La nomina di Marzio Perrelli come CEO dell’America’s Cup Partnership segna un passaggio importante nella gestione dell’evento, perché riguarda soprattutto il modello organizzativo e la sostenibilità economica della competizione. Perrelli, 57 anni, arriva dal mondo finanziario e negli ultimi anni è stato alla guida di Sky Sport Italia, con un profilo legato alla gestione dei diritti e alla costruzione di strategie per grandi eventi sportivi.

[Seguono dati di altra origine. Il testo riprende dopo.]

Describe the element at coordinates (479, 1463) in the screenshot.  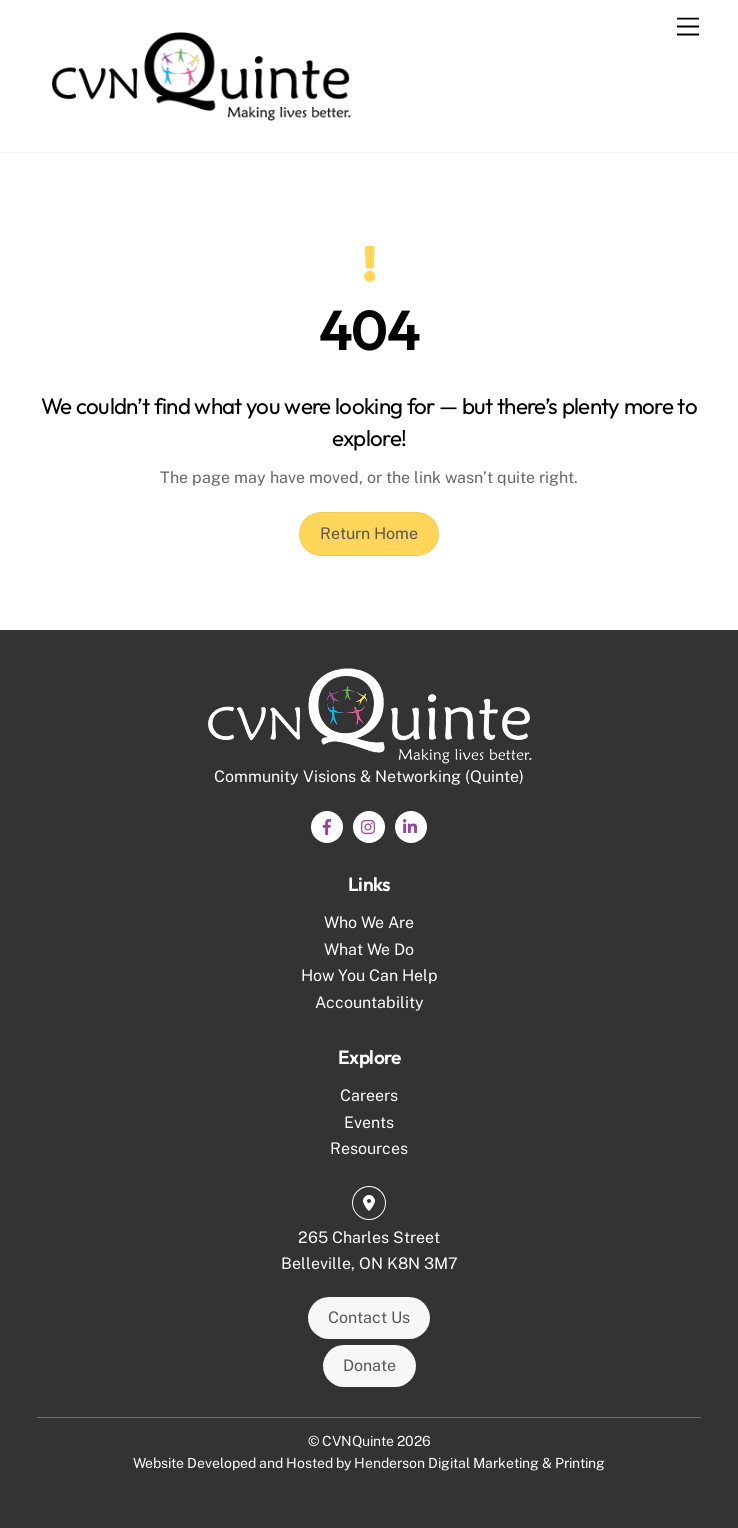
I see `Henderson Digital Marketing & Printing` at that location.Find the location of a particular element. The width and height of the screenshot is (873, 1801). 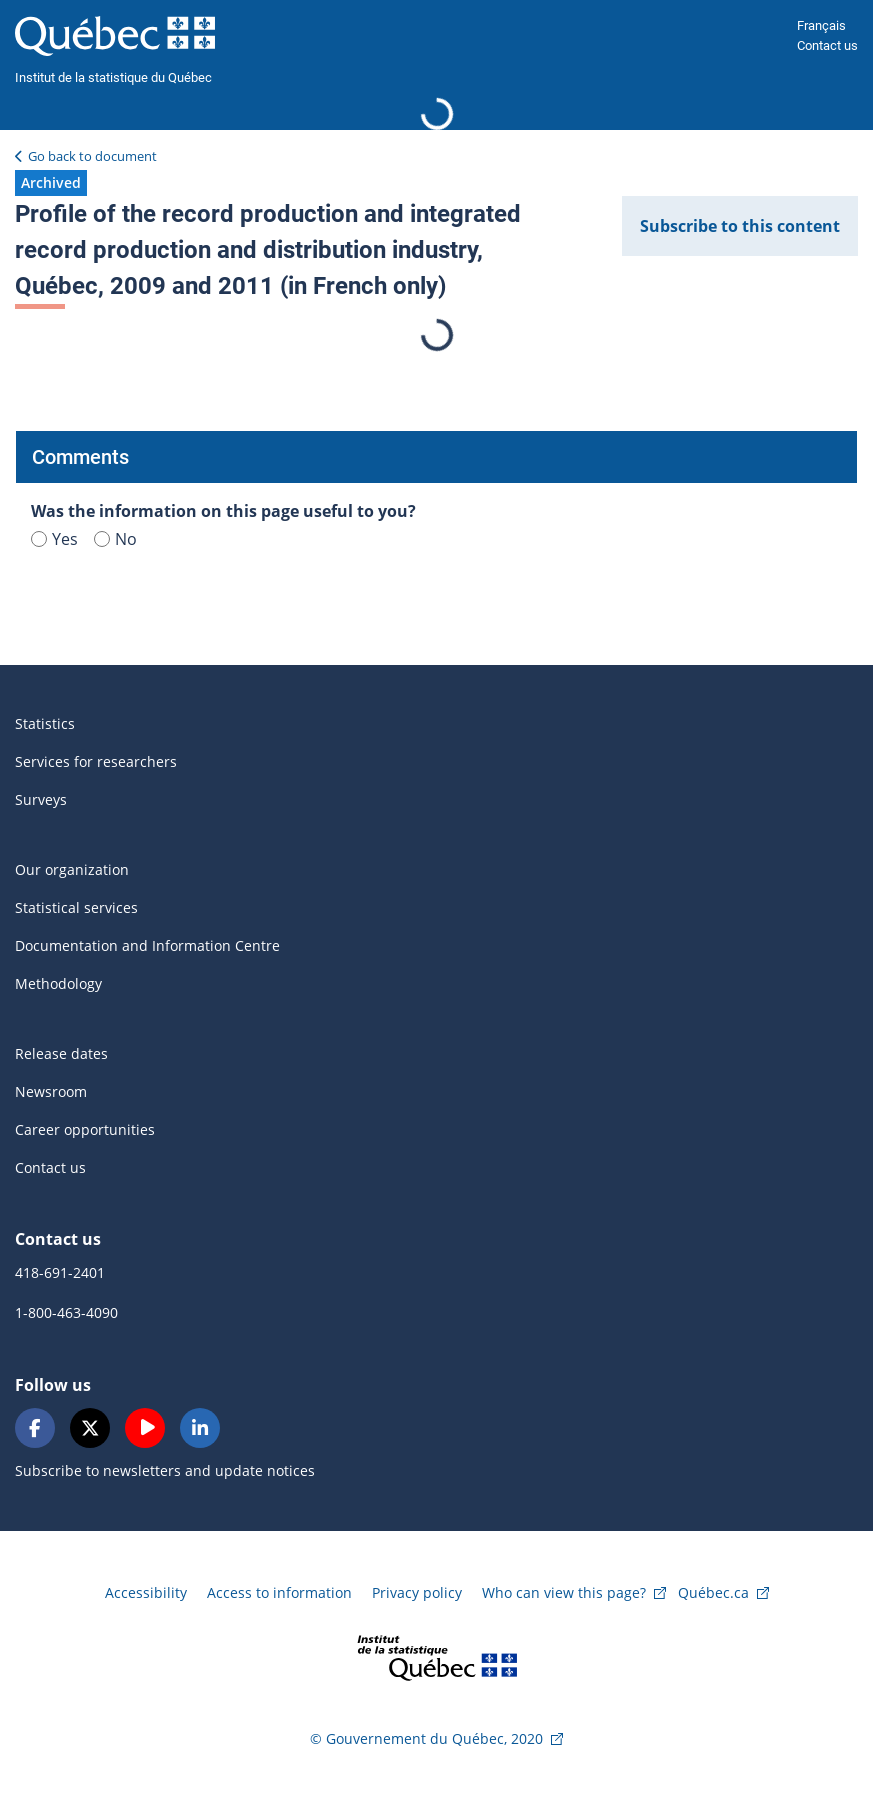

Français is located at coordinates (821, 25).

Chi è Marzio Perrelli e perché è stato scelto
Perrelli non è un dirigente “di vela” in senso stretto. Il suo percorso professionale si è sviluppato nella finanza internazionale e successivamente nei media sportivi. È un profilo coerente con una fase in cui l’America’s Cup sta cercando di rafforzare la propria struttura permanente, la gestione dei diritti e la continuità tra un’edizione e l’altra, aspetti che richiedono competenze manageriali e commerciali oltre a quelle sportive.

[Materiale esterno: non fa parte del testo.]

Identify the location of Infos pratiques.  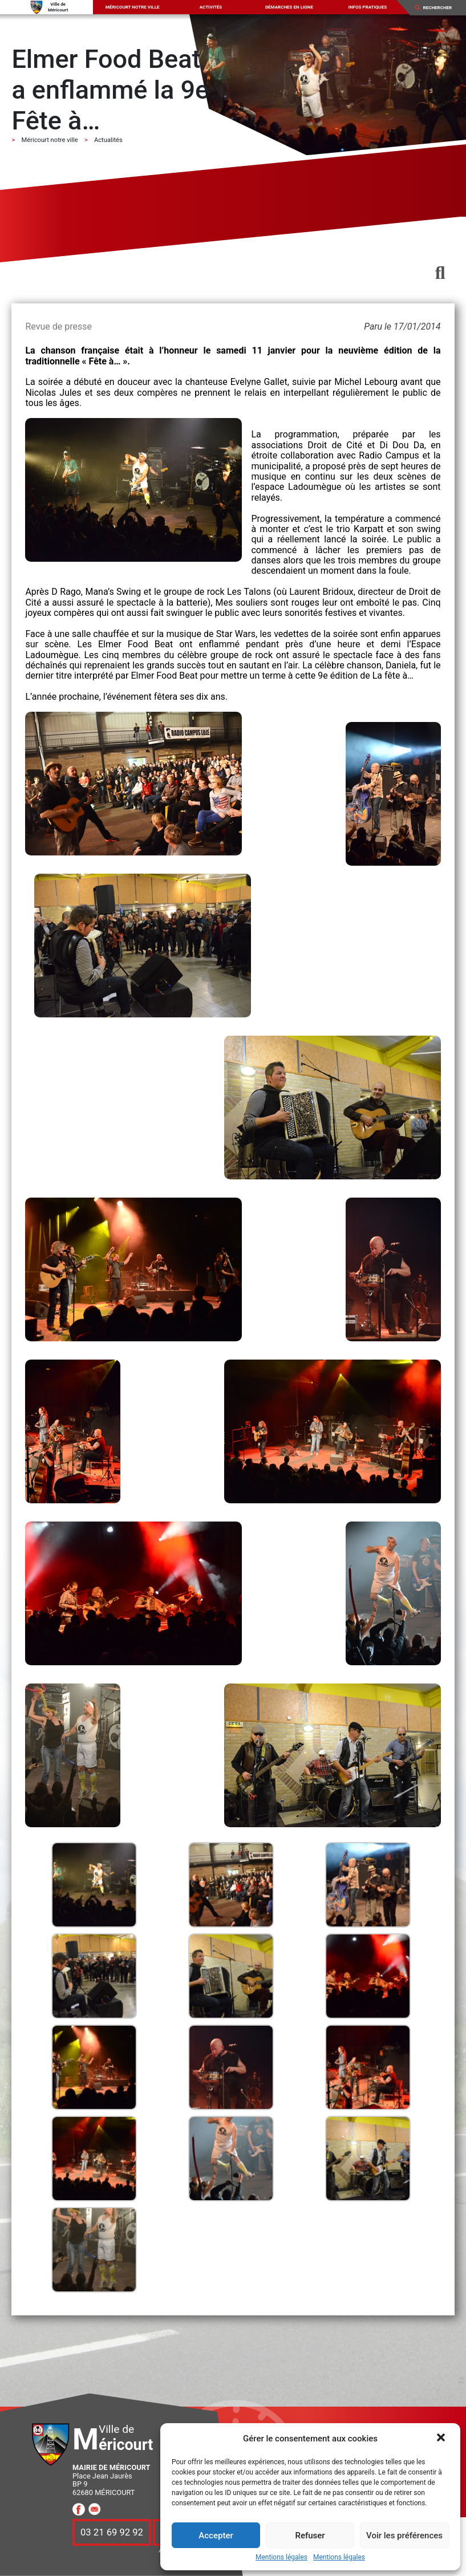
(368, 7).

Cosa cambia per i team con l’America’s Cup Partnership
L’America’s Cup Partnership nasce come struttura condivisa tra defender e principali sfidanti per dare maggiore continuità al ciclo della Coppa. Per i team il punto centrale è la prevedibilità: regole tecniche, formato, tempi e gestione commerciale incidono direttamente su investimenti, progettazione e pianificazione. Una governance più stabile riduce l’incertezza legata ai cambi di impostazione tra un’edizione e la successiva, rendendo più lineare la programmazione e più chiaro il quadro per sponsor e partner.
Cosa significa per Luna Rossa
Per Luna Rossa il tema è duplice: da un lato la possibilità di lavorare dentro un sistema più prevedibile, con benefici sulla pianificazione tecnica e industriale; dall’altro il peso che l’edizione prevista in Italia nel 2027 avrà sul piano dell’attenzione pubblica e degli investimenti. In un contesto di governance più strutturata, il team italiano può contare su tempi e riferimenti più chiari per programmare campagne sportive e sviluppo, riducendo l’impatto di cambiamenti di rotta organizzativi che in passato hanno condizionato il percorso dei challengers.
La nomina di Perrelli va letta quindi come parte della trasformazione in corso: l’America’s Cup prova a costruire un assetto più continuo e meno dipendente dalla singola edizione, con l’obiettivo di rendere più solido il sistema che sostiene la competizione e, di riflesso, il lavoro dei team.